More PAC-Bayes bounds: From bounded losses, to losses with general tail behaviors, to anytime validity
Borja Rodríguez-Gálvez, Ragnar Thobaben, Mikael Skoglund
TL;DR
This work extends PAC-Bayes theory in three directions: (i) tighter, interpretable bounds for bounded losses, including a uniform-in-$\lambda$ strengthening of Catoni’s bound that yields fast-rate and mixed-rate bounds; (ii) parameter-free PAC-Bayes bounds for losses with more general tail behaviors, notably bounds when the cumulant generating function is bounded or when only a bounded second moment is known; and (iii) anytime-valid PAC-Bayes bounds that hold uniformly over all sample sizes. The authors introduce a novel event-discretization technique to optimize tail-related parameters without grid search, enabling practical, data-adaptive posteriors (often Gibbs posteriors with data-dependent temperature). They connect these results to existing bounds like Seeger–Langford and backprop-based PAC-Bayes, showing tighter certificates and better guidance for posterior design, and demonstrate applicability to online and sequential learning through anytime validity.
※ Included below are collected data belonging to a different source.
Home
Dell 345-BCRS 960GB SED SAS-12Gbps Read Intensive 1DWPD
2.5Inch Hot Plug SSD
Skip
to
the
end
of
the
Overall, the paper provides a unified framework that tightens classic bounds, broadens tail-robustness, and offers practically usable time-uniform guarantees for PAC-Bayes methods.
Abstract
In this paper, we present new high-probability PAC-Bayes bounds for different types of losses. Firstly, for losses with a bounded range, we recover a strengthened version of Catoni's bound that holds uniformly for all parameter values. This leads to new fast-rate and mixed-rate bounds that are interpretable and tighter than previous bounds in the literature. In particular, the fast-rate bound is equivalent to the Seeger--Langford bound. Secondly, for losses with more general tail behaviors, we introduce two new parameter-free bounds: a PAC-Bayes Chernoff analogue when the loss' cumulative generating function is bounded, and a bound when the loss' second moment is bounded. These two bounds are obtained using a new technique based on a discretization of the space of possible events for the ``in probability'' parameter optimization problem. This technique is both simpler and more general than previous approaches optimizing over a grid on the parameters' space. Finally, using a simple technique that is applicable to any existing bound, we extend all previous results to anytime-valid bounds.